During the development process for the Panoramic Camera, the MSSL engineers looked for motors that would not only be able to deliver reliable and precise positioning performance, but that would also be extremely compact. Stepper motors were the natural choice given these requirements, as they are not only able to precisely position objects with a resolution of 1280 steps per revolution without the need for a separate feedback system, but are also much sturdier and easier to use than conventional servomotors. The focussing mechanism of the high-resolution camera is driven by a FAULHABER PRECIstep stepper motor. This motor is able to exactly follow an externally applied field without requiring time-consuming and complex adjustments. “It is the perfect solution for optical application as the motors can hold the lens position even without current thanks to their residual torque. Moreover, the control in open loop allows to get rid of jittering effects and therefore obtain very sharp and clear images,” explains Sébastien Vaneberg, who works as a Sales Manager at FAULHABER PRECIstep SA. The Swiss company, which is part of the FAULHABER Group, specializes in miniature stepper motors. “In short, it is a simple and robust drive with outstanding capabilities, ideal for the harsh space conditions."
In each camera of the PanCam, each drive has a diameter of just 10 millimetres. The stepper motor counts 20 steps per revolution, and is combined with a precision gearhead of the same diameter with a gear ratio of 64:1. On top of this, FAULHABER worked closely together with MSSL in order to further customize the engineering behind its two drives so that they would meet the required specification posed by its use on Mars surface. The resulting changes include, for instance, a dry lubricant and custom sintered bearings. “To put it simply, the motors need to be able to survive on Mars,” Jonathan Jones says when succinctly summarizing the requirements that the FAULHABER drives need to meet.

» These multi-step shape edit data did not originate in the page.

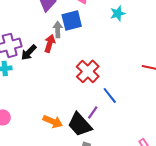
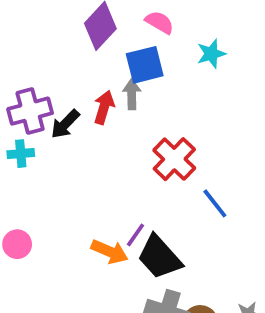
cyan star: (118, 13) -> (211, 54), moved
gray arrow: (58, 29) -> (132, 94), moved
purple line: (93, 112) -> (135, 235), moved

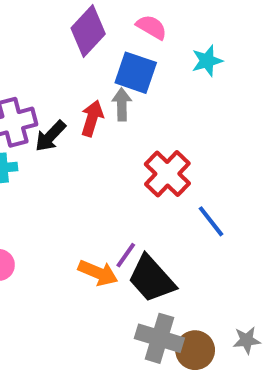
blue square: (145, 65) -> (136, 73), turned 33

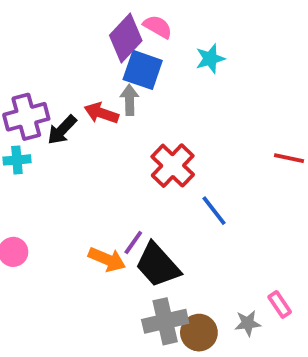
purple diamond: (88, 31) -> (126, 38), moved
red arrow: (92, 118) -> (101, 113), turned -88
gray cross: (159, 338) -> (165, 321), turned -30

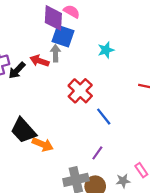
purple diamond: (126, 38) -> (53, 18), turned -40
cyan star: (210, 59) -> (106, 50), moved
purple line: (133, 243) -> (97, 153), moved
black trapezoid: (158, 265) -> (23, 130), moved

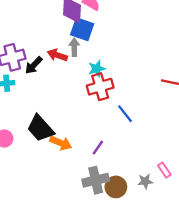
cyan star: (106, 50) -> (97, 69), moved
red cross: (80, 91) -> (100, 87), turned 30
purple line: (97, 153) -> (98, 148), moved

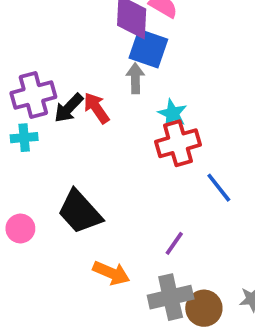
red arrow: (57, 55) -> (96, 108), moved, turned 36
cyan star: (97, 69) -> (172, 114), turned -30
orange arrow: (61, 143) -> (111, 273), moved

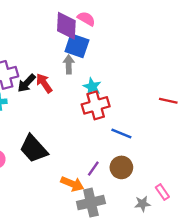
blue line: (219, 188) -> (121, 133), turned -30
orange arrow: (111, 273) -> (72, 184), moved
brown circle: (204, 308) -> (121, 167), moved

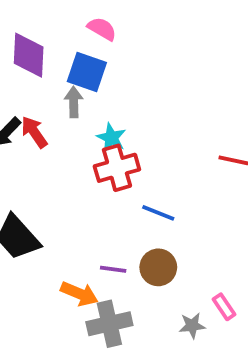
purple diamond: (66, 26) -> (29, 55), moved
purple line: (93, 169) -> (113, 269), turned 63

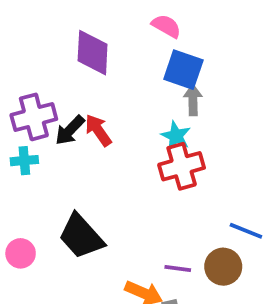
blue square: (87, 72) -> (183, 70), moved
gray arrow: (74, 102) -> (193, 100), moved
blue line: (158, 213) -> (246, 231), moved

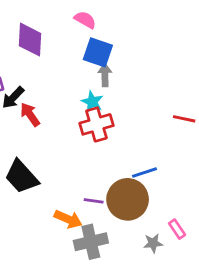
red arrow: (98, 130) -> (30, 115), moved
blue line: (246, 231) -> (145, 173), turned -40
brown circle: (223, 267) -> (128, 199), size x1.5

And in order to ensure that nothing will be left to chance after the landing, the Mullard Space Science Laboratory is currently testing the components in the Panoramic Camera in a testing environment. The test conditions are even harsher than those on Mars. The positioning drives must complete 5,000 positioning cycles - with temperatures oscillating between -130 degrees Celsius and 50 degrees Celsius, of course. “The test is still ongoing, but the motors are really showing what they’re made of,” Jonathan Jones happily reports. During the development of the drives, there was nothing else on the market that could come even close to the FAULHABER units. Not to mention the fact that FAULHABER is already a go-to partner for the European SpaceAgency (ESA), which, together with the Russian Roscosmos space agency, is responsible for getting the ExoMars project to its launch pad by 2020.